Task goal: Return every entry exactly. Leave nothing out.

━━ Data extracts ━━

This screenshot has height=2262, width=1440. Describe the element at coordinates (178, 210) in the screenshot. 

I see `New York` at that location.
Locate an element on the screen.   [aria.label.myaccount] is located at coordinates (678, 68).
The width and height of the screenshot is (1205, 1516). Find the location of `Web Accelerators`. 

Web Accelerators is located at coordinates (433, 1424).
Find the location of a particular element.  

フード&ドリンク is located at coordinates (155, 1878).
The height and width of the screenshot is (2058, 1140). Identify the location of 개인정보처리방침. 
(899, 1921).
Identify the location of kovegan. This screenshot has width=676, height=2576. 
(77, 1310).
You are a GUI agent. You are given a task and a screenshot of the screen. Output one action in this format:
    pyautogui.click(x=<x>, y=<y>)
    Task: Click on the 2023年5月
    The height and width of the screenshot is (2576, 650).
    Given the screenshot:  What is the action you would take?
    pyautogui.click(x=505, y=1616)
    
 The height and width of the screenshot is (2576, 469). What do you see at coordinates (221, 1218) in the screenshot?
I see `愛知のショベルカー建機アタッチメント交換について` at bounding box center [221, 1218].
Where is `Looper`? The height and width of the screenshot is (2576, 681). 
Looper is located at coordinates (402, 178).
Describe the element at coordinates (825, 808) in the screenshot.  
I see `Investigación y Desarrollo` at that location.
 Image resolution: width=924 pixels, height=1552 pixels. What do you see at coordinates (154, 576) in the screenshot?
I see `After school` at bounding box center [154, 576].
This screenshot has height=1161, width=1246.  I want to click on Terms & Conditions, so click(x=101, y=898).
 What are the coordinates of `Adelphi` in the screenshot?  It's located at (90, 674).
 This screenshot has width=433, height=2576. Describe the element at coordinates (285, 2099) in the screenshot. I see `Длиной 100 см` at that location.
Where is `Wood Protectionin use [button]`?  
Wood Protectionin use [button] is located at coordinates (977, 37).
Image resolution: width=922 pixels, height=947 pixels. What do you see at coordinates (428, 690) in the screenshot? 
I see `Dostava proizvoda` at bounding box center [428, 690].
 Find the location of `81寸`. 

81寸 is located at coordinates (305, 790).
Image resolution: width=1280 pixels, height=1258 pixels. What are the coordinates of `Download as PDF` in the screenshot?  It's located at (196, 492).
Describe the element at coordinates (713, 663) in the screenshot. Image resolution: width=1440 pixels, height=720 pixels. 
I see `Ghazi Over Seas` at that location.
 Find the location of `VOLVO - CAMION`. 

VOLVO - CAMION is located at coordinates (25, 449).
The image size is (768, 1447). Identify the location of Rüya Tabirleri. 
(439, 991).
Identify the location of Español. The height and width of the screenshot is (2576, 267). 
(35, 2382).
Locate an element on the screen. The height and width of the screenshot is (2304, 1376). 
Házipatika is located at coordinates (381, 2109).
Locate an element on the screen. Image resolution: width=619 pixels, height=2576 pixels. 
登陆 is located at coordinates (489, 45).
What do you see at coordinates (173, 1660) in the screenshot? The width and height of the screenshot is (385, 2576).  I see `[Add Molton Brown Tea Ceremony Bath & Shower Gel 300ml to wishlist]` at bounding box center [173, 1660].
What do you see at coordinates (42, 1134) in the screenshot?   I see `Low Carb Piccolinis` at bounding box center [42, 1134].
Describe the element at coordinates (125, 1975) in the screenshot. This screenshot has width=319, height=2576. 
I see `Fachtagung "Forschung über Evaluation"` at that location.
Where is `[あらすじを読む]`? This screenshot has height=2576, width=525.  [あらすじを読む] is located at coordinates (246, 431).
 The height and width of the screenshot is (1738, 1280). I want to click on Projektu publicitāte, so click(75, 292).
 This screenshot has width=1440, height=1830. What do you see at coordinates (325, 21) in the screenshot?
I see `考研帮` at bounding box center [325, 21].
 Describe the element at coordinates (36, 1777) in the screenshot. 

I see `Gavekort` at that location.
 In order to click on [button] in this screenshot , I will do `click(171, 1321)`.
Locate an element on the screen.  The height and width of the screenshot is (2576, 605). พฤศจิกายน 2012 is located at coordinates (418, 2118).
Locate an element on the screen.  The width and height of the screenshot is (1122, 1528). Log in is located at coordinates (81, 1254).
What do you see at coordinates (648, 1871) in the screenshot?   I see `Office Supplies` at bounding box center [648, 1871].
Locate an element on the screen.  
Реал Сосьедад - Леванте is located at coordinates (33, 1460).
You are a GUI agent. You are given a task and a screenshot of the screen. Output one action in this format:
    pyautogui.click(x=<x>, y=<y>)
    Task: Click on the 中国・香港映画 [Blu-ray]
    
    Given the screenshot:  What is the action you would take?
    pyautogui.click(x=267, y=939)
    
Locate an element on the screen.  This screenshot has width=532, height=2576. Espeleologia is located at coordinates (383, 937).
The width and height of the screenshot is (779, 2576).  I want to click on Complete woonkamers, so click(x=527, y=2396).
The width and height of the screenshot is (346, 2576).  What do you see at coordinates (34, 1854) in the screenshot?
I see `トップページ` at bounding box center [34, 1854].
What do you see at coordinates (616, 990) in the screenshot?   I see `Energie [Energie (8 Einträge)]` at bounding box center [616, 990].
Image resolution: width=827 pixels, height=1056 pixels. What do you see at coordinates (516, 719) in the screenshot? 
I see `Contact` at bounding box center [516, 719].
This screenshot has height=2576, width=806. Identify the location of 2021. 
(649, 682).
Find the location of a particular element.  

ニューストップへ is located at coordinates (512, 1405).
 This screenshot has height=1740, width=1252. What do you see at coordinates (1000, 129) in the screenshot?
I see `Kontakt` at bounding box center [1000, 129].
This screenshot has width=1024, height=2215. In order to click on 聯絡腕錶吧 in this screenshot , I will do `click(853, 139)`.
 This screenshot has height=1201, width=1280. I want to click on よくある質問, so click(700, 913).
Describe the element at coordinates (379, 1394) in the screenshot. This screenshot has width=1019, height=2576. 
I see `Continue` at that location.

━━━

Answer space:
This screenshot has height=2262, width=1440. Describe the element at coordinates (178, 210) in the screenshot. 

I see `New York` at that location.
Locate an element on the screen.   [aria.label.myaccount] is located at coordinates (678, 68).
The width and height of the screenshot is (1205, 1516). Find the location of `Web Accelerators`. 

Web Accelerators is located at coordinates (433, 1424).
Find the location of a particular element.  

フード&ドリンク is located at coordinates (155, 1878).
The height and width of the screenshot is (2058, 1140). Identify the location of 개인정보처리방침. 
(899, 1921).
Identify the location of kovegan. This screenshot has width=676, height=2576. 
(77, 1310).
You are a GUI agent. You are given a task and a screenshot of the screen. Output one action in this format:
    pyautogui.click(x=<x>, y=<y>)
    Task: Click on the 2023年5月
    The height and width of the screenshot is (2576, 650).
    Given the screenshot:  What is the action you would take?
    pyautogui.click(x=505, y=1616)
    
 The height and width of the screenshot is (2576, 469). What do you see at coordinates (221, 1218) in the screenshot?
I see `愛知のショベルカー建機アタッチメント交換について` at bounding box center [221, 1218].
Where is `Looper`? The height and width of the screenshot is (2576, 681). 
Looper is located at coordinates (402, 178).
Describe the element at coordinates (825, 808) in the screenshot.  
I see `Investigación y Desarrollo` at that location.
 Image resolution: width=924 pixels, height=1552 pixels. What do you see at coordinates (154, 576) in the screenshot?
I see `After school` at bounding box center [154, 576].
This screenshot has height=1161, width=1246.  I want to click on Terms & Conditions, so click(x=101, y=898).
 What are the coordinates of `Adelphi` in the screenshot?  It's located at (90, 674).
 This screenshot has width=433, height=2576. Describe the element at coordinates (285, 2099) in the screenshot. I see `Длиной 100 см` at that location.
Where is `Wood Protectionin use [button]`?  
Wood Protectionin use [button] is located at coordinates (977, 37).
Image resolution: width=922 pixels, height=947 pixels. What do you see at coordinates (428, 690) in the screenshot? 
I see `Dostava proizvoda` at bounding box center [428, 690].
 Find the location of `81寸`. 

81寸 is located at coordinates (305, 790).
Image resolution: width=1280 pixels, height=1258 pixels. What are the coordinates of `Download as PDF` in the screenshot?  It's located at (196, 492).
Describe the element at coordinates (713, 663) in the screenshot. Image resolution: width=1440 pixels, height=720 pixels. 
I see `Ghazi Over Seas` at that location.
 Find the location of `VOLVO - CAMION`. 

VOLVO - CAMION is located at coordinates (25, 449).
The image size is (768, 1447). Identify the location of Rüya Tabirleri. 
(439, 991).
Identify the location of Español. The height and width of the screenshot is (2576, 267). 
(35, 2382).
Locate an element on the screen. The height and width of the screenshot is (2304, 1376). 
Házipatika is located at coordinates (381, 2109).
Locate an element on the screen. Image resolution: width=619 pixels, height=2576 pixels. 
登陆 is located at coordinates (489, 45).
What do you see at coordinates (173, 1660) in the screenshot? The width and height of the screenshot is (385, 2576).  I see `[Add Molton Brown Tea Ceremony Bath & Shower Gel 300ml to wishlist]` at bounding box center [173, 1660].
What do you see at coordinates (42, 1134) in the screenshot?   I see `Low Carb Piccolinis` at bounding box center [42, 1134].
Describe the element at coordinates (125, 1975) in the screenshot. This screenshot has width=319, height=2576. 
I see `Fachtagung "Forschung über Evaluation"` at that location.
Where is `[あらすじを読む]`? This screenshot has height=2576, width=525.  [あらすじを読む] is located at coordinates (246, 431).
 The height and width of the screenshot is (1738, 1280). I want to click on Projektu publicitāte, so click(75, 292).
 This screenshot has width=1440, height=1830. What do you see at coordinates (325, 21) in the screenshot?
I see `考研帮` at bounding box center [325, 21].
 Describe the element at coordinates (36, 1777) in the screenshot. 

I see `Gavekort` at that location.
 In order to click on [button] in this screenshot , I will do `click(171, 1321)`.
Locate an element on the screen.  The height and width of the screenshot is (2576, 605). พฤศจิกายน 2012 is located at coordinates (418, 2118).
Locate an element on the screen.  The width and height of the screenshot is (1122, 1528). Log in is located at coordinates (81, 1254).
What do you see at coordinates (648, 1871) in the screenshot?   I see `Office Supplies` at bounding box center [648, 1871].
Locate an element on the screen.  
Реал Сосьедад - Леванте is located at coordinates (33, 1460).
You are a GUI agent. You are given a task and a screenshot of the screen. Output one action in this format:
    pyautogui.click(x=<x>, y=<y>)
    Task: Click on the 中国・香港映画 [Blu-ray]
    
    Given the screenshot:  What is the action you would take?
    pyautogui.click(x=267, y=939)
    
Locate an element on the screen.  This screenshot has width=532, height=2576. Espeleologia is located at coordinates (383, 937).
The width and height of the screenshot is (779, 2576).  I want to click on Complete woonkamers, so click(x=527, y=2396).
The width and height of the screenshot is (346, 2576).  What do you see at coordinates (34, 1854) in the screenshot?
I see `トップページ` at bounding box center [34, 1854].
What do you see at coordinates (616, 990) in the screenshot?   I see `Energie [Energie (8 Einträge)]` at bounding box center [616, 990].
Image resolution: width=827 pixels, height=1056 pixels. What do you see at coordinates (516, 719) in the screenshot? 
I see `Contact` at bounding box center [516, 719].
This screenshot has height=2576, width=806. Identify the location of 2021. 
(649, 682).
Find the location of a particular element.  

ニューストップへ is located at coordinates (512, 1405).
 This screenshot has height=1740, width=1252. What do you see at coordinates (1000, 129) in the screenshot?
I see `Kontakt` at bounding box center [1000, 129].
This screenshot has width=1024, height=2215. In order to click on 聯絡腕錶吧 in this screenshot , I will do `click(853, 139)`.
 This screenshot has height=1201, width=1280. I want to click on よくある質問, so click(700, 913).
Describe the element at coordinates (379, 1394) in the screenshot. This screenshot has width=1019, height=2576. 
I see `Continue` at that location.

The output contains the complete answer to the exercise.